Written and directed by Felix Thompson, King Jack is a heartfelt film, full of depth and truth. Following the life of teenaged Jack, it draws upon all aspects of evolving through adolescent life, giving every audience something to relate to: love, friendship, bullies and experimentation. Although the storyline is simple and there are few characters, the film takes a steady pace, allowing more depth and context to the characters and the neighbourhood they inhabit. In this way, Thompson enables the audience to really understand the personalities on-screen and empathise with them. He paints a full picture, drawing upon his own memories of growing up and the lives of other people around him.
The unsteady, handheld camerawork renders events and experiences in the film more tangible. Keeping viewers close by is effective: from very early on, they are completely thrust into the life of 15-year-old protagonist and immediately make a connection with him. Charlie Plummer, as Jack, gives a stark, honest and utterly convincing performance. Strong contrasts are drawn between brutal scenes of torture at the hands of a bully and others where he hangs out freely and without fear. These are interspersed with truly touching moments, as he begins to develop a friendship with his younger cousin, and flashes of humour amid teenage bravado.
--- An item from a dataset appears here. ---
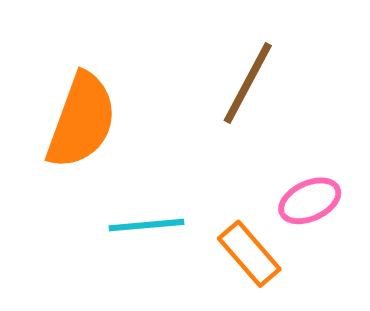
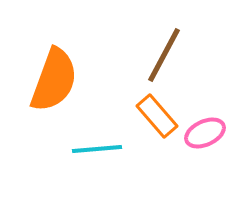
orange rectangle: (249, 254) -> (157, 116), moved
Finally, a brilliant soundtrack evokes a sense of hope, youth and summer. At times, the marriage of the visual and soundtrack evokes an almost euphoric emotion, it is so full of vitality and life. The lesson that Thompson strives to advocate in King Jack (that he believes one of the most important parts of growing up is “learning to care about other people more than you care about yourself”) is achieved perfectly as part of a sincere and affecting film.
King Jack does not have a UK release date yet.